Хорошо поставленный, но искаженный динамиком голос диктора читал новости. Радиоточка не надрывалась, докладывая об очередных победах тружеников села. Её негромкое скрипучее бормотание в углу за кухонным шкафчиком давно перестало приносить долгожданные фронтовые новости, и стало неотъемлемым фоном, подобно стрёкоту сверчка. Ничего не стоило вытащить штепсель из розетки, но располагалась она высоко, да и особых неудобств радиоточка не причиняла. Скучные выпуски новостей сменялись песнями в исполнении Лемешева и Руслановой, Бернеса и Изабеллы Юрьевой, симфониями Шостаковича и фрагментами рассказов Зощенко и Паустовского.

Утреннее солнце ярко светило в окно. Такое весеннее солнце нельзя спутать ни с чем, оно несет в себе необъяснимую радость и надежду, врываясь в душу и наполняя её счастьем. Одна раскрытая створка окна впустила в квартиру свежий апрельский ветер. Он осторожно трепал короткую – в пол-окна, расшитую занавесочку, нанизанную на веревку.  За окном щебетали птицы и шелестели только народившейся листвой деревья. Физически ощутимое утро, окутанное неясной дымкой вокруг солнечного луча, обещало, что всё будет хорошо.

Солнечный луч проник в кухню этой обычной квартиры и устроился на столе, выделяя клетчатый красно-бело-зеленый рисунок скатерти, и опираясь на блестящий бок новенького самовара. Самовар явно собирался закипеть и издавал характерный звук, напоминающий шум далекого водопада. Еще минута, - и женская рука вытащила вилку из розетки. Самовар успокоился.

Светловолосая девочка лет пяти забралась на высокий стул с круглой спинкой и удобно устроилась на коленях прямо напротив самовара. Она внимательно ловила свое узкое отражение в зеркальной стенке самовара и краем глаза отмечала, как мамина рука подносит и ставит перед ней чашечку на блюдце. Затем мамины руки подносят фарфоровый чайничек, и в чашку льётся темно-янтарная заварка. Её аромат и отвлёк внимание девочки от самовара.

Девочка поёрзала на коленках, поправляя неброское платьице и устраиваясь ближе к краю стола.  Пододвинула чашку к самовару.  Осторожно коснулась краника – не горячий ли, и повернула его. Горячая вода полилась в чашку.

Мамины руки в это время разложили на доске две квадратные печенюшки. Рядом уже красовался развернутый шоколадный сырок. Яркая белая серединка была чуть смазана подтаявшей глазурью. Отрезав ножом четверть сырочка, мама намазала его на одну печенюшку и накрыла сверху другой. Переложив деликатес на блюдечко, мама подала его девочке.

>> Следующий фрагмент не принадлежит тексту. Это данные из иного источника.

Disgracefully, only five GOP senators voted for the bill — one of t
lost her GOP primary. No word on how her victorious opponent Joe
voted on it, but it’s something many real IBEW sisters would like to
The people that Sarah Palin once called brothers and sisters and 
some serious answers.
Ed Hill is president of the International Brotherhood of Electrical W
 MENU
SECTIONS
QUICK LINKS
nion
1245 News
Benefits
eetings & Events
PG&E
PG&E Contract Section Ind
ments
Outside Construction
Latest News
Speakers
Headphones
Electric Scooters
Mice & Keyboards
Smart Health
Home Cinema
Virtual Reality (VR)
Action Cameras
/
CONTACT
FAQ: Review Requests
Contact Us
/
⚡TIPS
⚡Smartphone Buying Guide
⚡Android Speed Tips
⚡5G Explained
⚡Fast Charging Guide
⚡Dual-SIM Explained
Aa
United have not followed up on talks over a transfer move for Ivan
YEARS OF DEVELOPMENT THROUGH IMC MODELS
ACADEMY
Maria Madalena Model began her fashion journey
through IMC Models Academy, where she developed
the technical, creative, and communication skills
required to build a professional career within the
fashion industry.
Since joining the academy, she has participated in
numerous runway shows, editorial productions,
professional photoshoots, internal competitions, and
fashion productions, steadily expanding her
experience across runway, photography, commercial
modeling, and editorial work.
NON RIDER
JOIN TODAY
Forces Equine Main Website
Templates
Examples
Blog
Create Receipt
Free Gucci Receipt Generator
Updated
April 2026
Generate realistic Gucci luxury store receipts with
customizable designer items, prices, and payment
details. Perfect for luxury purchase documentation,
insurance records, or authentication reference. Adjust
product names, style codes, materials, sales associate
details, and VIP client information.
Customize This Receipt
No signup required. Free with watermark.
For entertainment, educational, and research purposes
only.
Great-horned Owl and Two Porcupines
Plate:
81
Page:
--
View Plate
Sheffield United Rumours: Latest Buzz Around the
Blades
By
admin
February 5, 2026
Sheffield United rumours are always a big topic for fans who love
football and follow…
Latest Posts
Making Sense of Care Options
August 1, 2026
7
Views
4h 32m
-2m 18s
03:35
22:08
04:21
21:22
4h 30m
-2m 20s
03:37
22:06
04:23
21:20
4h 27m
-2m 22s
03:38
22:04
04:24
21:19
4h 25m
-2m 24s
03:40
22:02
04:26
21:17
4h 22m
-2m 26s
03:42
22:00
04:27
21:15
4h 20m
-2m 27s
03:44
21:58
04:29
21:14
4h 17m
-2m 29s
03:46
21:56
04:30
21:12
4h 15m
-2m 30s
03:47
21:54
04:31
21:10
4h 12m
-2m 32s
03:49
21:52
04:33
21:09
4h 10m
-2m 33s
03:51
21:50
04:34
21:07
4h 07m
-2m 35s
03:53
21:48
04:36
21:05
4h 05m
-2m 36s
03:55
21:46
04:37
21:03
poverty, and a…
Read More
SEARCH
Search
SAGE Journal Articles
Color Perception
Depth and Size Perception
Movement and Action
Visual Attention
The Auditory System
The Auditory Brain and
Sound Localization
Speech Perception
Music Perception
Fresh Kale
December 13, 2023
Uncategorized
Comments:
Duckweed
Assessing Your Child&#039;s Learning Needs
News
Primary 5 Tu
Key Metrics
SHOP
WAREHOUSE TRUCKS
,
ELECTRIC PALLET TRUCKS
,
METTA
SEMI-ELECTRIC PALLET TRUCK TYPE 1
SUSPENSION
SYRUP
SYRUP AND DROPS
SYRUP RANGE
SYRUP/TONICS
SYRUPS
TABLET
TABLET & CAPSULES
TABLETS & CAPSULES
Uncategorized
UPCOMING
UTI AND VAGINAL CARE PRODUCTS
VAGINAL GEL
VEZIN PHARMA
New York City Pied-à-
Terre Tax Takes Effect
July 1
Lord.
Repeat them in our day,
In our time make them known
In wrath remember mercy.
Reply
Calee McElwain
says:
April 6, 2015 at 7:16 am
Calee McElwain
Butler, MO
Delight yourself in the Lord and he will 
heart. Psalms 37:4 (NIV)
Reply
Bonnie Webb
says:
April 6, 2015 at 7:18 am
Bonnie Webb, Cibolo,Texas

Леночка погладила квадратное домашнее «пирожное», затем, взяв его двумя руками, откусила кусочек. Прихлебывая чай, и еще не дожевав лакомство, девочка поспешила спросить:
- Мам! А можно просто печенюшку? Без сырочка?
- Леночка, тебе, разве, не нравится пирожное?
- Нравится. Но я же не могу его макнуть в чай… А печеньку могу. А сырочек я  так съем.
- Тогда это пирожное я доем сама. Вот тебе печенька. – Мама протянула девочке на блюдечке печенье и забрала «пирожное».
Лена осторожно макнула печенье в чашку с чаем и с удовольствием втянула мякиш, причмокивая.
- Мам, а почему самовар шумит? – не переставая жевать, продолжала вопрошать маленькая почемучка.
- Старается очень. Пыхтит. Думаешь, так просто – воду нагреть? Уухх, сколько сил надо! – отдувалась за самовар мама.

Утреннее солнце продолжало заглядывать в окно, подсвечивая незатейливый детский завтрак.

- Мама, а салют скоро будет?
- Скоро, детка. Через неделю.
- На праздник?
- Да, на праздник. Пирожков напечем, и салатик вкусный приготовим. К чаю чего-нибудь особенного…
- И красивое платье наденем?
- Ну, конечно, Ленка! Самое красивое! И ты у меня самая красивая будешь!
 
Уже через полчаса Лена сидела за тем же столом и рисовала цветными карандашами в альбоме. Теплый еще самовар переместился на край стола. Туда же откочевала сахарница и еще маленькая стеклянная вазочка с карамельками Монпасье.

Мама, уже снявшая фартук, освободила самовар от пёстрого «в берёзку» электрического шнура, не без труда вытащив его из гнезда.

- Мама, а ты куда самовар забираешь?
- Помою, и на место поставлю. Никуда твой самовар не денется.
- Разве он испачкался? – удивилась Леночка, пытаясь увидеть своё отражение в уносимом мамой самоваре.
- Да не особо он и испачкался… Но мы его почистим, чтобы блестел лучше. Будет у нас самый красивый самовар! Праздничный.

- Самый красивый.., - задумчиво повторила Леночка, слегка прикусывая уже покрытый характерными отметинами карандаш, и мечтательно отводя глаза  куда-то в угол кухни.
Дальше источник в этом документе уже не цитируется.